**Task details:**
Repeat the data in full. Drop every picture.

**Task material:**
= = = =

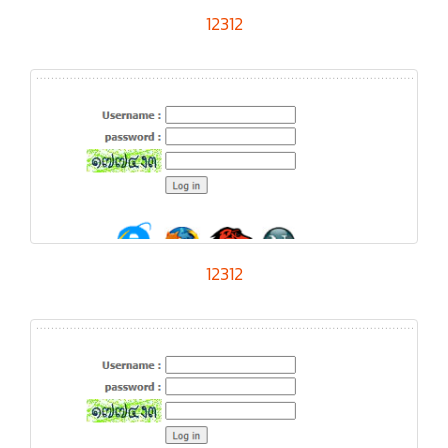
12312
12312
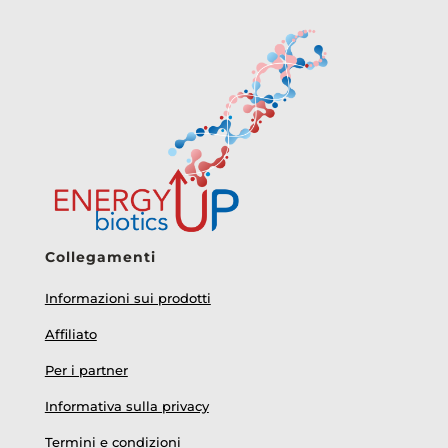
Collegamenti
Informazioni sui prodotti
Affiliato
Per i partner
Informativa sulla privacy
Termini e condizioni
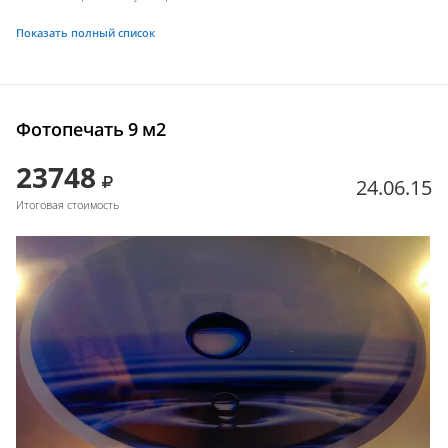
Показать полный список
Фотопечать 9 м2
23748
24.06.15
Итоговая стоимость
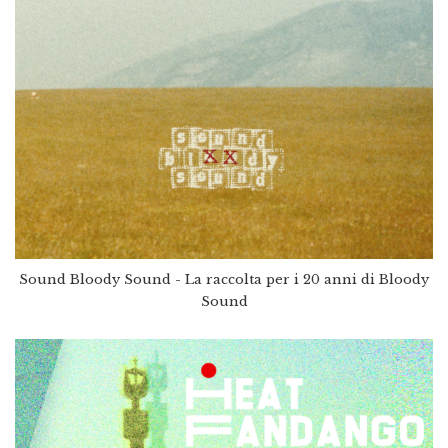
Sound Bloody Sound - La raccolta per i 20 anni di Bloody
Sound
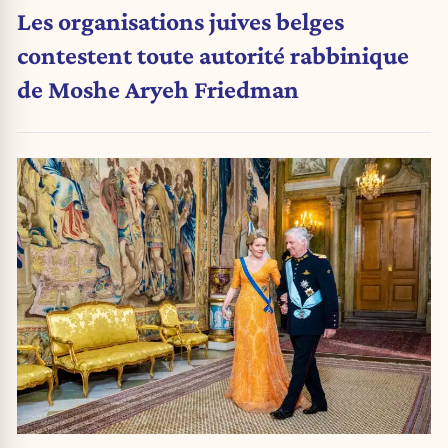
Les organisations juives belges
contestent toute autorité rabbinique
de Moshe Aryeh Friedman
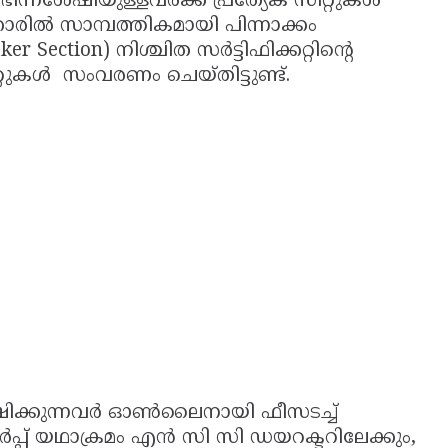
്നശേഷിയുള്ളവര്‍ക്ക് പ്രത്യേക സീറ്റുകള്‍
കാരില്‍ സാമ്പത്തികമായി പിന്നാക്കം
er Section) നിശ്ചിത സര്‍ട്ടിഫിക്കറ്റിന്റെ
കള്‍ സംവരണം ചെയ്തിട്ടുണ്ട്.
്ഷിക്കുന്നവര്‍ ഓണ്‍ലൈനായി ഫീസടച്ച്
പ് യഥാക്രമം എന്‍ സി സി ഡയറക്ടറിലേക്കും,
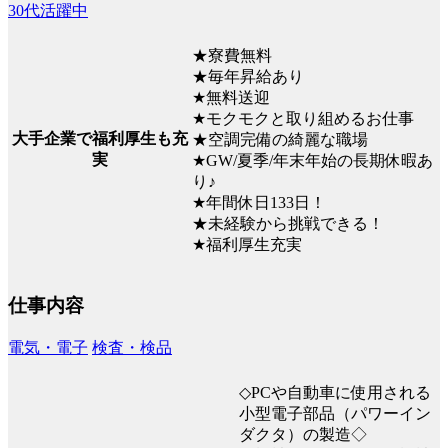
30代活躍中
★寮費無料
★毎年昇給あり
★無料送迎
★モクモクと取り組めるお仕事
大手企業で福利厚生も充
★空調完備の綺麗な職場
実
★GW/夏季/年末年始の長期休暇あ
り♪
★年間休日133日！
★未経験から挑戦できる！
★福利厚生充実
仕事内容
電気・電子
検査・検品
◇PCや自動車に使用される
小型電子部品（パワーイン
ダクタ）の製造◇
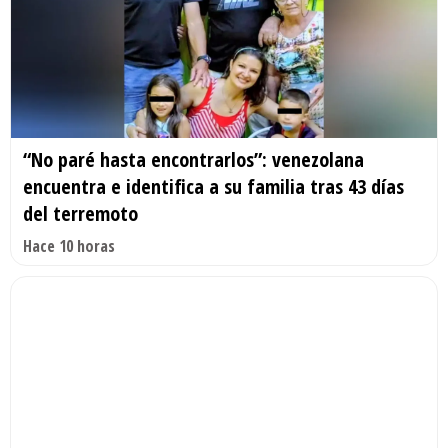
“No paré hasta encontrarlos”: venezolana
encuentra e identifica a su familia tras 43 días
del terremoto
Hace 10 horas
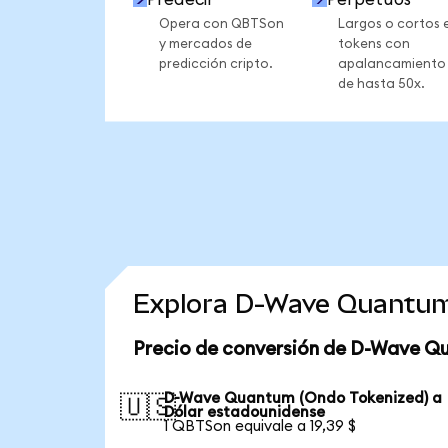
Opera con QBTSon
Largos o cortos 
y mercados de
tokens con
predicción cripto.
apalancamiento
de hasta 50x.
Explora D-Wave Quantum
Precio de conversión de D-Wave Q
D-Wave Quantum (Ondo Tokenized) a
🇺🇸
Dólar estadounidense
1 QBTSon equivale a 19,39 $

= = = =

**Worked solution:**
12312
12312
Collegamenti
Informazioni sui prodotti
Affiliato
Per i partner
Informativa sulla privacy
Termini e condizioni
Показать полный список
Фотопечать 9 м2
23748
24.06.15
Итоговая стоимость
Sound Bloody Sound - La raccolta per i 20 anni di Bloody
Sound
Les organisations juives belges
contestent toute autorité rabbinique
de Moshe Aryeh Friedman
്നശേഷിയുള്ളവര്‍ക്ക് പ്രത്യേക സീറ്റുകള്‍
കാരില്‍ സാമ്പത്തികമായി പിന്നാക്കം
er Section) നിശ്ചിത സര്‍ട്ടിഫിക്കറ്റിന്റെ
കള്‍ സംവരണം ചെയ്തിട്ടുണ്ട്.
്ഷിക്കുന്നവര്‍ ഓണ്‍ലൈനായി ഫീസടച്ച്
പ് യഥാക്രമം എന്‍ സി സി ഡയറക്ടറിലേക്കും,
30代活躍中
★寮費無料
★毎年昇給あり
★無料送迎
★モクモクと取り組めるお仕事
大手企業で福利厚生も充
★空調完備の綺麗な職場
実
★GW/夏季/年末年始の長期休暇あ
り♪
★年間休日133日！
★未経験から挑戦できる！
★福利厚生充実
仕事内容
電気・電子
検査・検品
◇PCや自動車に使用される
小型電子部品（パワーイン
ダクタ）の製造◇
“No paré hasta encontrarlos”: venezolana
encuentra e identifica a su familia tras 43 días
del terremoto
Hace 10 horas
Opera con QBTSon
Largos o cortos 
y mercados de
tokens con
predicción cripto.
apalancamiento
de hasta 50x.
Explora D-Wave Quantum
Precio de conversión de D-Wave Q
D-Wave Quantum (Ondo Tokenized) a
🇺🇸
Dólar estadounidense
1 QBTSon equivale a 19,39 $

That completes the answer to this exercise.